The latest revelation of the first lady's alleged interference in the PPP's candidate nomination process has further intensified his troubles, adding to the woes from previous accusations against her such as a stock manipulation scheme and the acceptance of a luxury handbag.

But it remains uncertain what led Yoon to resort to such a decades-old measure - the declaration of martial law - early this month, a move that could be seen as characteristic of an authoritarian regime, despite his implausible explanations of eliminating "pro-North Korean forces" and protecting South Korea's "constitutional order."

In a pre-recorded nationwide address earlier this week, he defended his abrupt declaration of martial law as a "legitimate exercise of his authority" in managing state affairs and vowed to fight until the end.

But his address, which lasted about 30 minutes to justify his actions and vent his fury over opposition forces, sparked even more public outcry, and with a parliamentary vote to impeach him on Saturday, Yoon's duties as president were immediately suspended less than two weeks after his aborted Dec. 3 martial law gambit.

Born in Seoul in 1960 to a relatively wealthy family, Yoon studied law at the prestigious Seoul National University. He was not an academic high-flyer, passing the country's notoriously difficult bar exam in 1991 on his ninth attempt and becoming a prosecutor at the age of 34.

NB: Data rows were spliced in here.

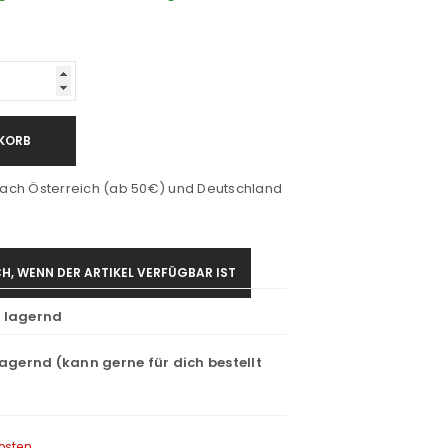
KORB
ach Österreich (ab 50€) und Deutschland
H, WENN DER ARTIKEL VERFÜGBAR IST
t lagernd
lagernd (kann gerne für dich bestellt
osten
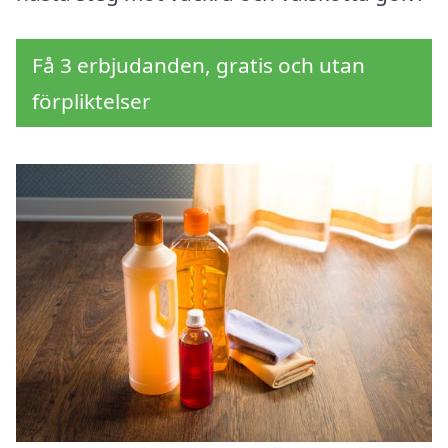
Få 3 erbjudanden, gratis och utan
förpliktelser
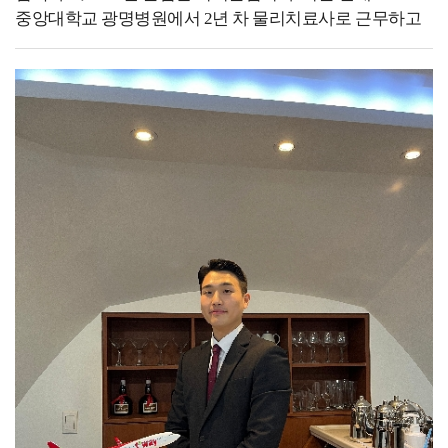
진로에 대해서 정말 많이 고민했었던 거 같습니다.
중앙대학교 광명병원에서 2년 차 물리치료사로 근무하고
안경광학과의 경우 안경사나 검안사만 생각하는 경우가
있습니다.제게 있어 대학 생활은 다양한 진로와 분야에
많은데 정말 많은 진로가 있습니다. 가장 기본적인
대해 알아보고 고민하는 시간의 연속이었습니다. 많은
안경사나 검안사뿐만 아니라 광학 회사, 광학 렌즈 회사
학우분들께서도 저와 같이 미래를 위한 진지한 고민을
등등 많은 곳으로 취업하고 있습니다.취업에 있어서 가장
이어가고 계실 거라고 생각합니다. 저는 물리치료학과를
중요한 건 내가 하고자 하는 일에서 필요한 조건들이
졸업한 후, 임상에서의 풍부한 경험을 쌓고 싶어
무엇이 있는지 알아보는 게 중요합니다.졸업 후
대학병원에 지원하였고 첫 병원에서 다양한 케이스의
준비하는것 보다는 대학교에 다니면서 내가 하고자 하는
환자를 접할 수 있었습니다. 직접 치료를 계획하고
일을 생각해 보고 그것에 맞게 전략을 준비하는 게
진행하면서 궁금하고 관심 있는 학회의 교육을 이수하며,
중요합니다. 예를 들어 내가 하고자 하는 업무에서 필요한
새롭게 배우고 부족한 점을 채우고자 노력했습니다.
조건이 석사과정이면 그에게 맞는 대학원 진학 준비를
현재는 심장예방재활센터에서 근무하며, 심혈관 질환을
해야 하기 때문입니다.저는 하고자 하는 일이 석사과정이
가진 환자를 대상으로 심장 재활을 진행하고 있습니다.
필요했기 때문에 진학하였고 덕분에 지금 원하던 일을 할
환자분들이 건강관리의 중요성을 깨닫고, 맞춤형 운동을
수 있게 되었습니다. 저는 대학교 시절을 생각해 보면
꾸준히 수행하는 모습을 보면 물리치료사로서 보람을
행복했던 기억만 남아 있습니다, 물론 학부 생활할 때는
느끼고 있습니다. 그리고 의료 분야는 끊임없이 발전하고
사람 때문에 힘들었던 일도 많았고, 학업 스트레스나
있기에, 저 또한 앞으로 배우고 공부해야 할 것들이 더 많이
진로로 관련하여 고민도 많았지만 지나서 생각해 보니
남아있다고 생각합니다.이를 통해 최종적인 목표를 정의해
그러한 걱정들과 고민이 추억이 되고 웃으며 이야기할 수
본다면, 환자의 신체뿐만 아니라 마음까지 치료하는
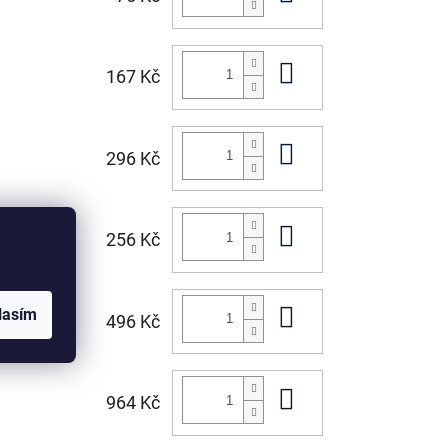
Do košíku
167 Kč
Do košíku
296 Kč
Do košíku
256 Kč
Do košíku
lasím
496 Kč
Do košíku
964 Kč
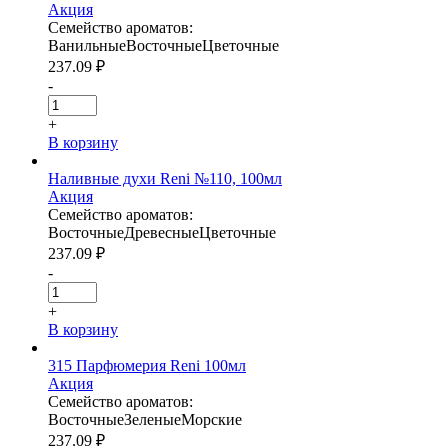
Акция
Семейство ароматов:
Ванильные
Восточные
Цветочные
237.09
₽
-
+
В корзину
Наливные духи Reni №110, 100мл
Акция
Семейство ароматов:
Восточные
Древесные
Цветочные
237.09
₽
-
+
В корзину
315 Парфюмерия Reni 100мл
Акция
Семейство ароматов:
Восточные
Зеленые
Морские
237.09
₽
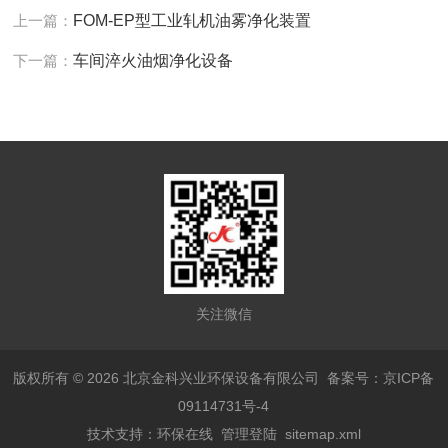
上一篇：
FOM-EP型工业轧机油雾净化装置
下一篇：
车间淬火油烟净化设备
关注微信
版权所有 © 2026 北京金科兴业环保设备有限公司
备案号：京ICP备
09114731号-4
技术支持：
环保在线
管理登陆
sitemap.xml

Yoon had a steady career until he revealed in a parliamentary audit in 2013 that he was being pressured by ranking government officials in investigations, becoming famous for saying "I am not loyal to any person," a remark that led to his demotion to provincial prosecutors' offices for years.

But he dramatically returned to the spotlight in 2016 when he was appointed to spearhead an investigation into Park's cronyism and influence-peddling scandal involving her toxic confidante Cho Soon-sil, which led to Park's eventual downfall.

Yoon was appointed prosecutor-general in 2019, just a few years after Moon replaced Park as president. Moon instructed him to "sternly investigate even those in power," and Yoon obeyed these words, which ironically incensed his erstwhile patron, leading to a clash with him as Yoon investigated his aides including former Justice Minister Cho Kuk.

Yoon's unwavering persistence and defiance against government pressure at that time unexpectedly garnered widespread public support from conservatives and other voters, leading to his election as president in 2022, despite his lack of political experience and multiple scandals surrounding his wife. Yoon married with Kim in 2012, when he was in his early 50s and the two have no kids but several dogs and cats.

Yoon, who encountered a bumpy road from the very beginning of his term and stumbled through about half of his five-year single-term presidency, now faces his fate as the Constitutional Court begins deliberating the case, which could eventually decide the course of his political career. Once upheld, he would become the second South Korean president to be impeached, following Park.